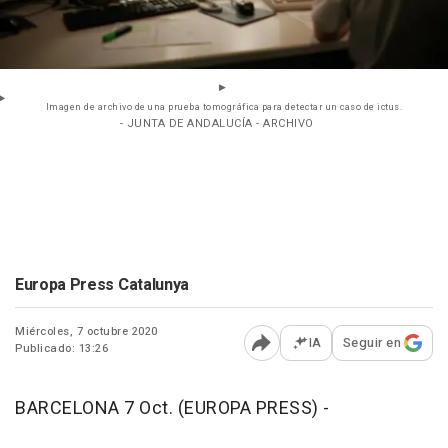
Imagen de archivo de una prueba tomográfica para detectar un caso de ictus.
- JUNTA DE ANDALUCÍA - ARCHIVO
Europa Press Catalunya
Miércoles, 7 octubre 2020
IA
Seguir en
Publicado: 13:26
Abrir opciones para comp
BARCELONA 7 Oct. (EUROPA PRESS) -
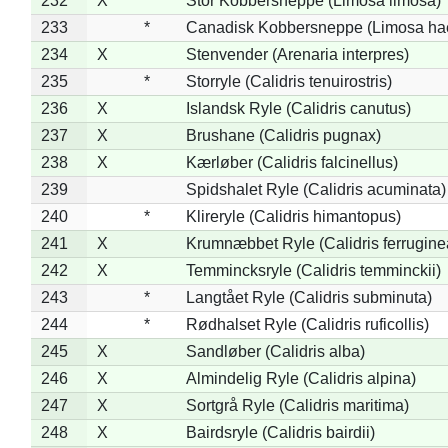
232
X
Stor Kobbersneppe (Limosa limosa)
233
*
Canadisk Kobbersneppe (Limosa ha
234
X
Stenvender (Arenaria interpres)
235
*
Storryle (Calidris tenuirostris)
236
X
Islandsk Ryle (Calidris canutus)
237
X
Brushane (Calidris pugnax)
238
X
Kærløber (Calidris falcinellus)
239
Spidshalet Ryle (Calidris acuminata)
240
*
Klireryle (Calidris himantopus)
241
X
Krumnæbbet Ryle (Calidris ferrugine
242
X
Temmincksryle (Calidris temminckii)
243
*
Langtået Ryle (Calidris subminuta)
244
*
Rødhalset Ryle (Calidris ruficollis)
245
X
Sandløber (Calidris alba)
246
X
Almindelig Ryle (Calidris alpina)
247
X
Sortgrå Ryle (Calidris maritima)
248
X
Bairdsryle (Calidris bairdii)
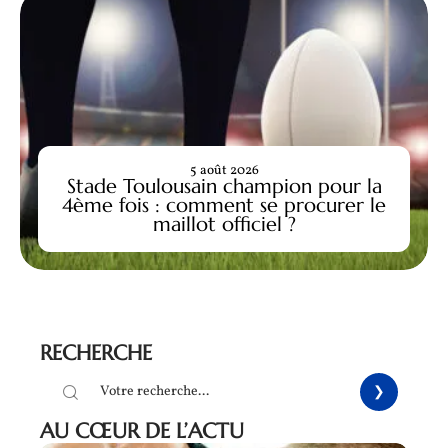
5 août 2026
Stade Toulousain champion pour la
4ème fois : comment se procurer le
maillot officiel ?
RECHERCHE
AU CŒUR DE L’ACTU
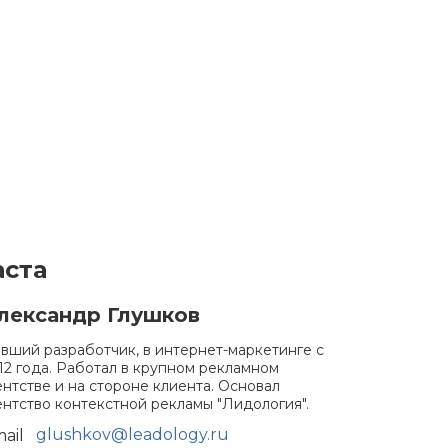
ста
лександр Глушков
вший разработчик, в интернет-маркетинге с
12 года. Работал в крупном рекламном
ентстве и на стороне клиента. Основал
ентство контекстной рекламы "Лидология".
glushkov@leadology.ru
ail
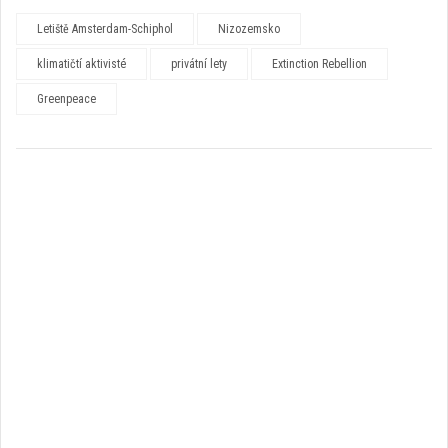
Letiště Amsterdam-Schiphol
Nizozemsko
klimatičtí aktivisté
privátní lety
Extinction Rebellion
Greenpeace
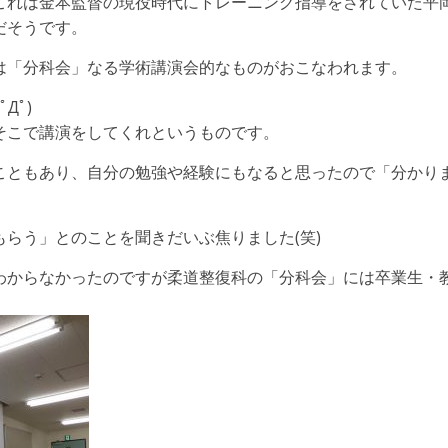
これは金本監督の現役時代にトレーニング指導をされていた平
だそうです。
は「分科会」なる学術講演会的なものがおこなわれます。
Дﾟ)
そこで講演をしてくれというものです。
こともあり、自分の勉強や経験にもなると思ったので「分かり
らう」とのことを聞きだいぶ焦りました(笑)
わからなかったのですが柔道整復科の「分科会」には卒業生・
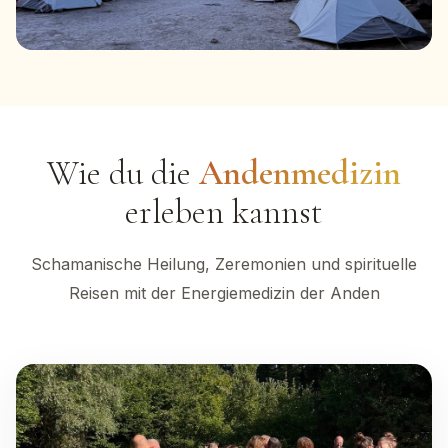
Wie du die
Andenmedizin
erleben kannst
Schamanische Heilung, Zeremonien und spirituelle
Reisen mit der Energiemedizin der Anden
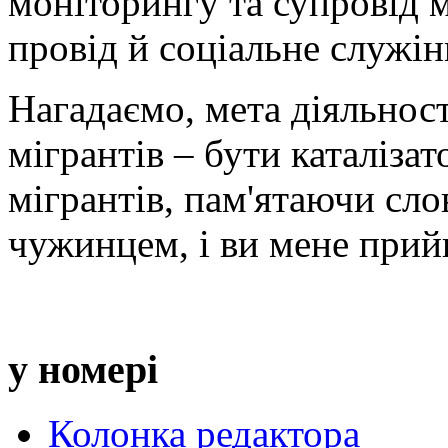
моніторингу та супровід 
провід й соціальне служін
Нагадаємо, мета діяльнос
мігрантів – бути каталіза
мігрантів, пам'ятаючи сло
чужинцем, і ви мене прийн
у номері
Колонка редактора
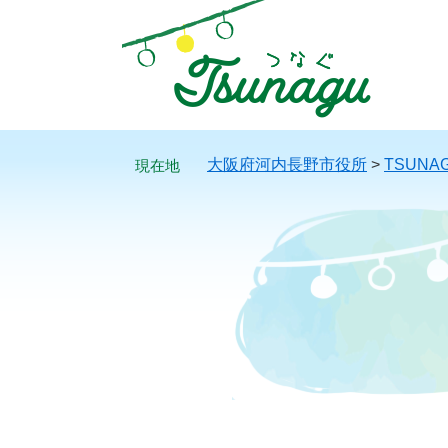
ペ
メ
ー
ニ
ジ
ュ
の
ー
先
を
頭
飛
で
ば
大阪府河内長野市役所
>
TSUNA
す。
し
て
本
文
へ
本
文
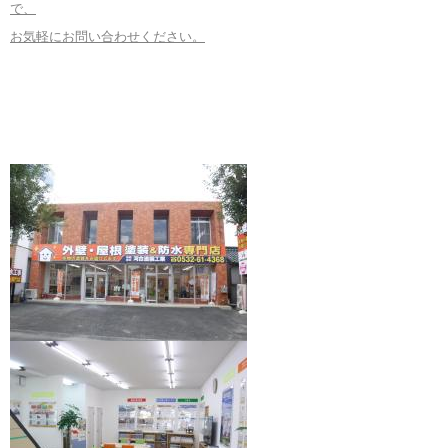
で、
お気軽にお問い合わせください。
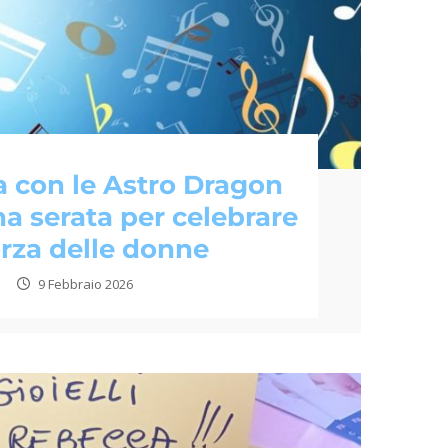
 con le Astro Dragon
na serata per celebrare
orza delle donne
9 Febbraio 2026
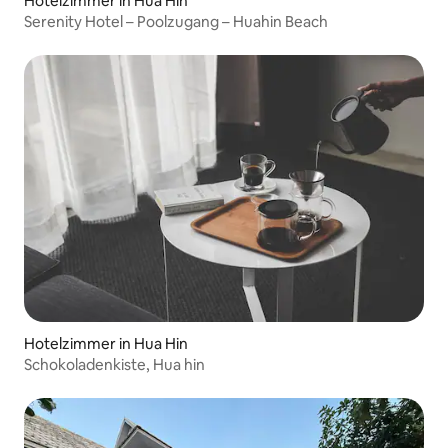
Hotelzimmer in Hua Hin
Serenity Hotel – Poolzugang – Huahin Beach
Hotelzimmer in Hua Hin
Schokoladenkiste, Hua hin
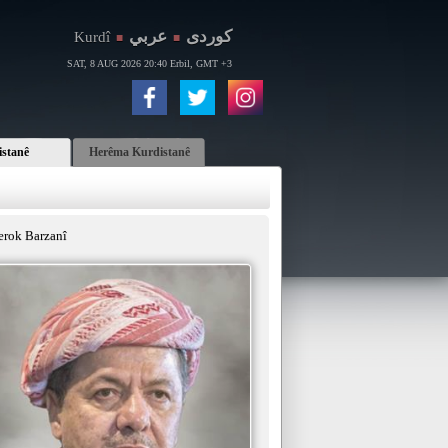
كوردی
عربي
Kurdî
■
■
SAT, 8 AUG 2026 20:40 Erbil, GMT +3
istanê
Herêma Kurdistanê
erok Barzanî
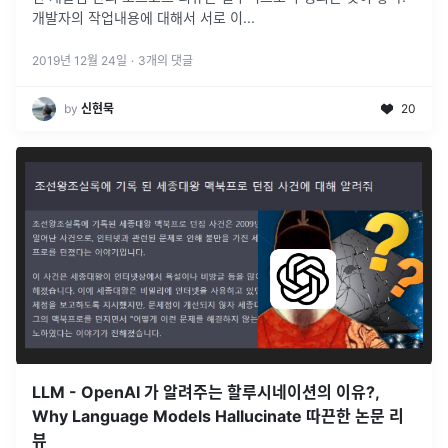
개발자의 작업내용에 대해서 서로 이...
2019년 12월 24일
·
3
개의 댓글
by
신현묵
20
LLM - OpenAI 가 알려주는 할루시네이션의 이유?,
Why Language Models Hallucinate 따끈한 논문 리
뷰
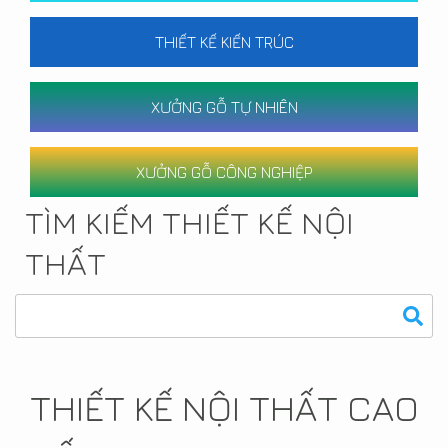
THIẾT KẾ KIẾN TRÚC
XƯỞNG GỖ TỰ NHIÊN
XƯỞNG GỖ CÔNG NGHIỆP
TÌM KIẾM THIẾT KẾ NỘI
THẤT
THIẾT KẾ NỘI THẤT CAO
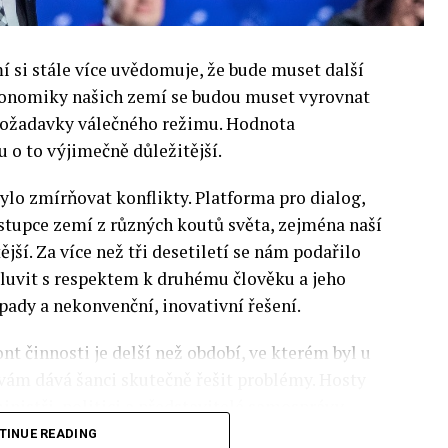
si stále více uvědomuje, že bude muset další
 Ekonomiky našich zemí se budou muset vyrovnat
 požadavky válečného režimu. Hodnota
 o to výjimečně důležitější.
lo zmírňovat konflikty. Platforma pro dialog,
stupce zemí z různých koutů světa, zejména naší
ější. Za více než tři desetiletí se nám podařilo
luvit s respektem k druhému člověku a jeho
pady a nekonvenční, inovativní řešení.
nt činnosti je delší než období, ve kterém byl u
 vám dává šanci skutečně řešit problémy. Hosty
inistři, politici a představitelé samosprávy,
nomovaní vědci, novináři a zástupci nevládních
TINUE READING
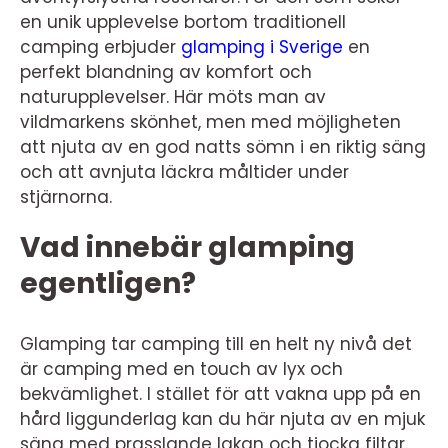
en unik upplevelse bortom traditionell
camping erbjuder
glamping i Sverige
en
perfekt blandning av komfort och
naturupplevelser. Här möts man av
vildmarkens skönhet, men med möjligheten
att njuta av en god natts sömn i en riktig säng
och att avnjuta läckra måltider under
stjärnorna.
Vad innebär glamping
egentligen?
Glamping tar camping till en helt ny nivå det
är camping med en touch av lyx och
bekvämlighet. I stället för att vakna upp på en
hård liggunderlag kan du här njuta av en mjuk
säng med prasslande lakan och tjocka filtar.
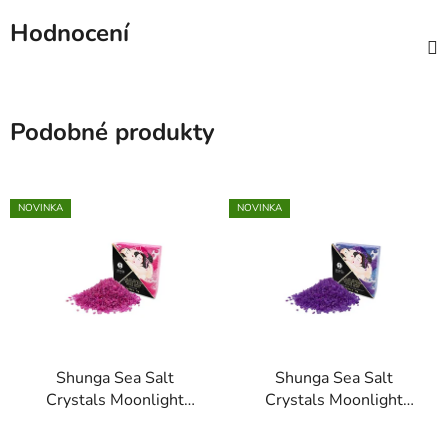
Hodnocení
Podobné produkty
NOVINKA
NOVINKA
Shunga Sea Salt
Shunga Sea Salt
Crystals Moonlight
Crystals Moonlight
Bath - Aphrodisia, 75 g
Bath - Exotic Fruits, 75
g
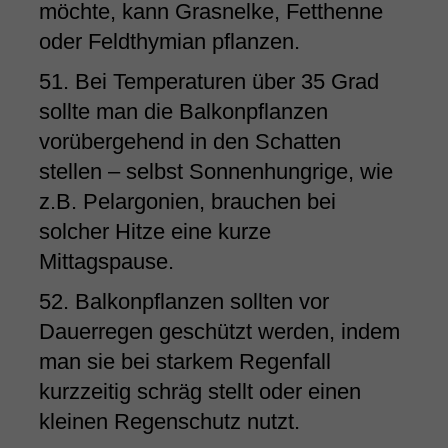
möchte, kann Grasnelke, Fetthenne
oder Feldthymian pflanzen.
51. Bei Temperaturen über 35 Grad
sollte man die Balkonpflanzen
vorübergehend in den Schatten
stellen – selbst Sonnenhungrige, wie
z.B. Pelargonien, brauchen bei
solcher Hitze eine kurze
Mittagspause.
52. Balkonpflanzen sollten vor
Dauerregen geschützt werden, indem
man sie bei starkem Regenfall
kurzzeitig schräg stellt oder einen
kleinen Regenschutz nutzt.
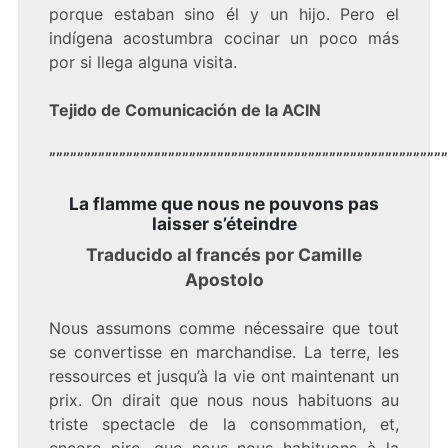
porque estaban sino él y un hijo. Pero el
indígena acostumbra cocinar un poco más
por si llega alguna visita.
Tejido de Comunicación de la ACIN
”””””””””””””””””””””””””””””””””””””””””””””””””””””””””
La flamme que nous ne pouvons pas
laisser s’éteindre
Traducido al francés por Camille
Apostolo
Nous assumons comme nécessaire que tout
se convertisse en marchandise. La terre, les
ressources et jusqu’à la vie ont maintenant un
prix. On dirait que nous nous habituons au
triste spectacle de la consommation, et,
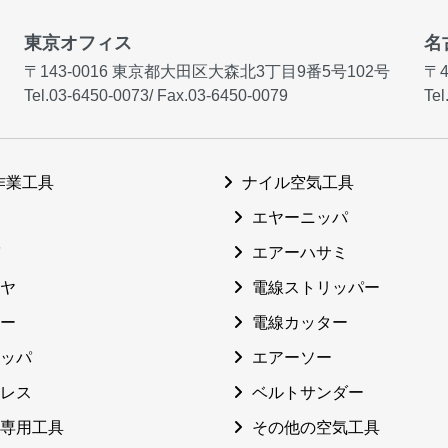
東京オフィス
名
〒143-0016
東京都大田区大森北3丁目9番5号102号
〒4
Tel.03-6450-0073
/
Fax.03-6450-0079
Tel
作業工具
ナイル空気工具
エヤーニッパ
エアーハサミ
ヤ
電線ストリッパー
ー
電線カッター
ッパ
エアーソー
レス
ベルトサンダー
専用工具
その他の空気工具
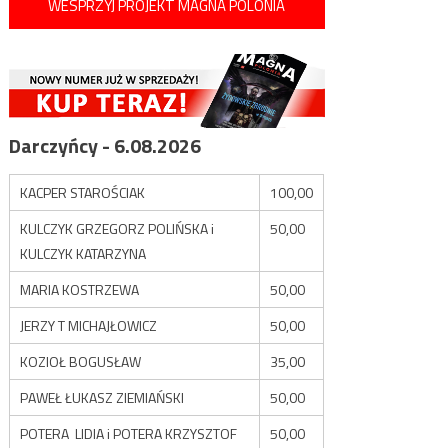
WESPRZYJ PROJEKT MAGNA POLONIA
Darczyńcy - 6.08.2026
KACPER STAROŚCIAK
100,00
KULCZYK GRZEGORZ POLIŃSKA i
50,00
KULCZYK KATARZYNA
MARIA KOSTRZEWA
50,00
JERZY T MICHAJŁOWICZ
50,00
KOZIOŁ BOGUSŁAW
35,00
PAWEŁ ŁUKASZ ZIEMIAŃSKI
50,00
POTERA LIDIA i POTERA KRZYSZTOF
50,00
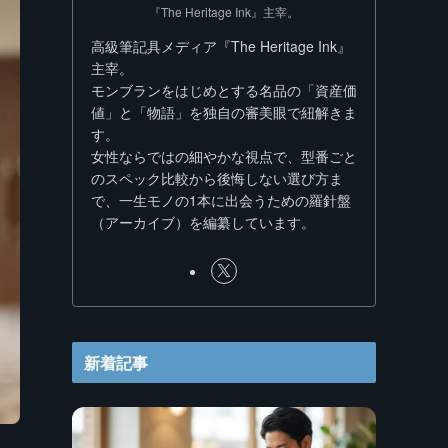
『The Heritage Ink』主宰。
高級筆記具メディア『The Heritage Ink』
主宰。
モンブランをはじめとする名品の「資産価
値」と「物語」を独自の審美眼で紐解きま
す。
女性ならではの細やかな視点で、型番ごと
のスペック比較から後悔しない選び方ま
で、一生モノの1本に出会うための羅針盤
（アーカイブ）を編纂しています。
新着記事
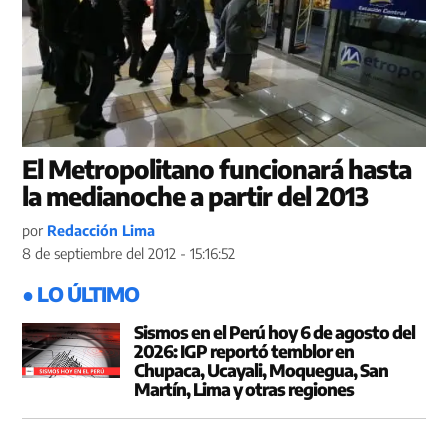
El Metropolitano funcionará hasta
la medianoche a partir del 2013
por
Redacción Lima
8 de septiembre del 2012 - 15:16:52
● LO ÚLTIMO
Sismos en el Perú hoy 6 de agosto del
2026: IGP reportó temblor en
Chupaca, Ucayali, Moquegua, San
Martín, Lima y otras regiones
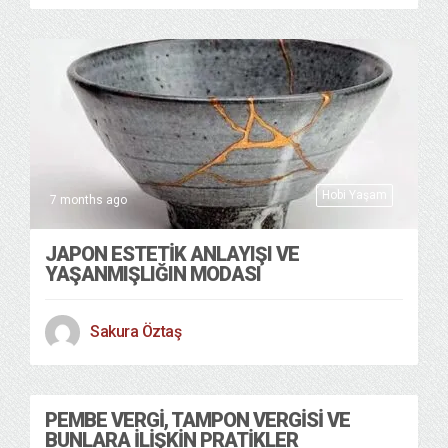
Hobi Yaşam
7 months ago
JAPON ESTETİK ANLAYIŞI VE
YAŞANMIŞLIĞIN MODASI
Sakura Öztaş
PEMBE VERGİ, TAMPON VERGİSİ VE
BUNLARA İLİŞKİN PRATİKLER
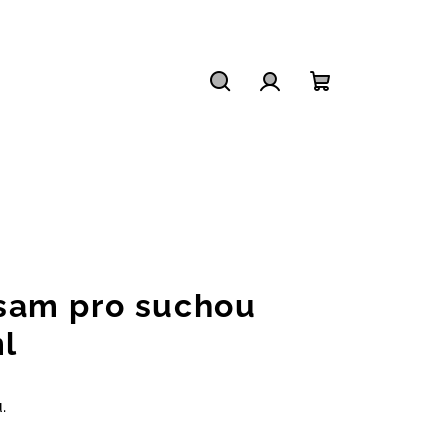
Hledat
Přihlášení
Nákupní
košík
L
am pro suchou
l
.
——
● **TRY IT**: Every line between the start of the listing and the line containing "ентство контекстной рекламы", both ends counted, needs to be printed exactly, minus the pictures.

● **ANSWER SPACE**:
Imagen de archivo de una prueba tomográfica para detectar un caso de ictus.
- JUNTA DE ANDALUCÍA - ARCHIVO
Europa Press Catalunya
Miércoles, 7 octubre 2020
IA
Seguir en
Publicado: 13:26
Abrir opciones para comp
BARCELONA 7 Oct. (EUROPA PRESS) -
232
X
Stor Kobbersneppe (Limosa limosa)
233
*
Canadisk Kobbersneppe (Limosa ha
234
X
Stenvender (Arenaria interpres)
235
*
Storryle (Calidris tenuirostris)
236
X
Islandsk Ryle (Calidris canutus)
237
X
Brushane (Calidris pugnax)
238
X
Kærløber (Calidris falcinellus)
239
Spidshalet Ryle (Calidris acuminata)
240
*
Klireryle (Calidris himantopus)
241
X
Krumnæbbet Ryle (Calidris ferrugine
242
X
Temmincksryle (Calidris temminckii)
243
*
Langtået Ryle (Calidris subminuta)
244
*
Rødhalset Ryle (Calidris ruficollis)
245
X
Sandløber (Calidris alba)
246
X
Almindelig Ryle (Calidris alpina)
247
X
Sortgrå Ryle (Calidris maritima)
248
X
Bairdsryle (Calidris bairdii)
5 août 2026
Stade Toulousain champion pour la
4ème fois : comment se procurer le
maillot officiel ?
RECHERCHE
AU CŒUR DE L’ACTU
ста
лександр Глушков
вший разработчик, в интернет-маркетинге с
12 года. Работал в крупном рекламном
ентстве и на стороне клиента. Основал
ентство контекстной рекламы "Лидология".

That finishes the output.